A traveling Japanese calligraphy artist and cancer survivor demonstrated his art and shared his experience overcoming blood cancer with students and faculty on Thursday in PUB 161.
Naoyuki Soyama has travelled across the world, setting up his workshop on the streets of Russia, Japan, Taiwan, Finland and Hong Kong creating and selling Japanese calligraphy art. This was Soyama’s first visit to the U.S.
At Thursday’s event, examples of Soyama’s artwork were laid out, along with a variety of tools and materials. These included fifteen different brushes made from cow-ear-hair, chicken and ostrich feathers and a bowl of ink.
Students gathered around Soyama to see him paint Japanese calligraphy, some kneeling on the ground to get a better view. Using swift and smooth motions, Soyama painted requested words on a 6-by-2-foot-long blank sheet of paper.
Attendees were encouraged to write down their names as they came in, so Soyama could paint their names on business cards that he handed out at the end of the presentation.
Japanese instructor Yoko Sato, who introduced Soyama to the forty-odd attendees, translated a short video clip explaining his story.

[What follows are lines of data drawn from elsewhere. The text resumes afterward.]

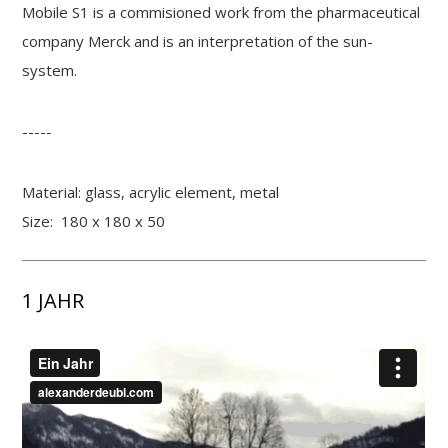
Mobile S1 is a commisioned work from the pharmaceutical
company Merck and is an interpretation of the sun-
system.
-----
Material: glass, acrylic element, metal
Size: 180 x 180 x 50
1 JAHR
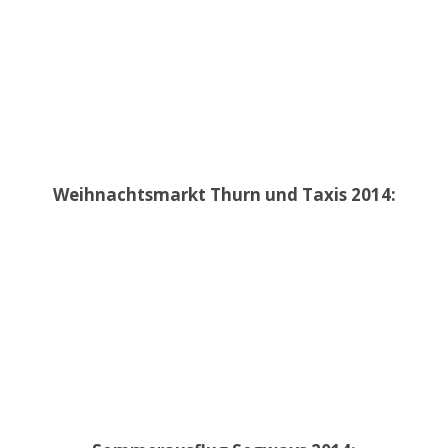
Weihnachtsmarkt Thurn und Taxis 2014:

When he was 18, Soyama was diagnosed with terminal blood cancer. He took up calligraphy art as a coping skill. After a year of painful therapy, Soyama “got fed up with it” and decided to try a bone marrow transplant, which proved successful. Soyama went back to work the following year.
Soyama said he themed his artwork “Chance,” because he was given another chance at life.
“I want to give everyone I meet something real coming from my soul, and that’s my motivation,” he said in the video.
The event was sponsored by ASCC and the Japanese Program.